The research shows a high degree of sealing at around 60%, with areas around the Laudongasse. RWM measures for the application in several areas due to insufficient public open spaces are hardly an option. Permeable traffic areas show a good effect with different precipitation characteristics; however, there is one decreasing visible effect at higher intensities since PPS has no above-ground retention space. The existing pore stores are damaged by the infiltration filled by evaporation; stored water can also return to the environment. In addition to the quantitative runoff reduction, according to several literature sources, a qualitative is also possible through PPS improvement of the drain. In the case of green roof systems, there are better ones due to their structure and function. Results at precipitation events have lesser intensity or smaller recognizable levels of precipitation. Especially in heavy rain events, however, it can come to reaching the retention maximum, where the measure protected becomes against hydraulic overload by an emergency overflow. This measure can come to no infiltration, omitted particularly at short-term considerations, more importantly, the runoff reduction, which is noticeable by slightly lower effectiveness. However, evapotranspiration effects can take place unhindered and over a large area application with it to improve urban climates.
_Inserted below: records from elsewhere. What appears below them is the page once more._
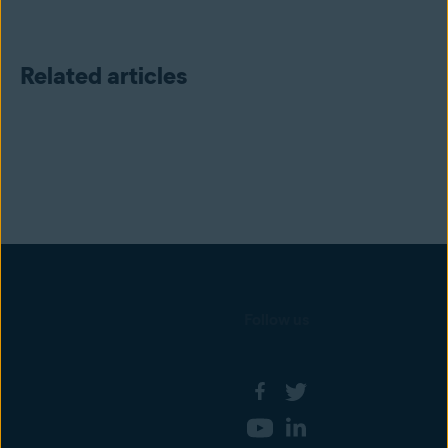
Related articles
Follow us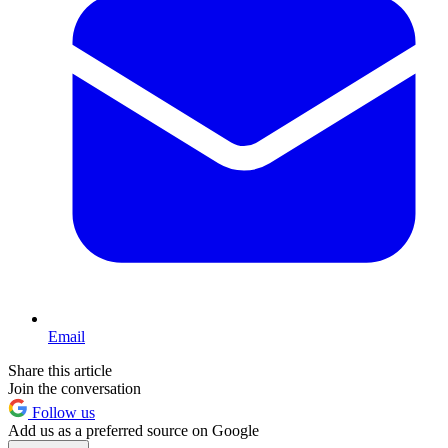
Email
Share this article
Join the conversation
Follow us
Add us as a preferred source on Google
In the case of storage troughs, there is a retention of the recorded runoff, aside from infiltration and evapotranspiration effects. The expected measure of effectiveness is included primarily from the chosen impoundment depth and the existing soil permeability. The measure can be switched between sealed surfaces and the drainage system to prevent direct runoff effectiveness. Look at the overgrown case of storage troughs, and the topsoil passage should also be a qualitative improvement in drainage. The application of this measure depends not only on legal requirements but also on the availability of public open spaces despite the relatively few constructions.

Such a thing was carried out and shown in a highly simplified form for the surface parameters. There is a fluctuation range of up to a maximum of 14%, but ideally, it should be much larger to be applied in more detail. In addition to analyzing the surface parameters. The sensitivity of the RWM measure parameters or the hydraulic technical parameters of the drainage system can be examined. Besides that, with more concrete implementation plans, a more detailed economic assessment of the effectiveness of the RWM measures. In addition to the analysis and a comparison of several cost approaches from the literature, costs could also come directly from executing companies or manufacturers (post-calculation collation of production). Ideally, a specific price variability depending on the size of the areas of work carried out be averaged. The variant measures developed in this research work and the identified. The results can, therefore, serve as a reference point for further investigations.

In summary, it should be noted that in the model simulation, using a set of storage troughs ensures high measure effectiveness with low construction costs. Maintenance costs could be achieved, and thus, a high level of economic efficiency is shown. The major disadvantage of storage troughs is the availability of space, as troughs should measure around 10 to 20% of the area to be drained. In urban areas, with sealing levels beyond 75%, only a few public Public open spaces are available for the construction of storage troughs. Due to the lack of infiltration or retention components, green roofs have been compared to the use of storage troughs. This is somewhat lower effectiveness, but they are particularly suitable for use in urban areas. For these reasons, a combination of permeable traffic areas, green roof systems, and storage troughs is used for the Waagner-Biro project area, together with other RWM measures to reduce the urban runoff problem.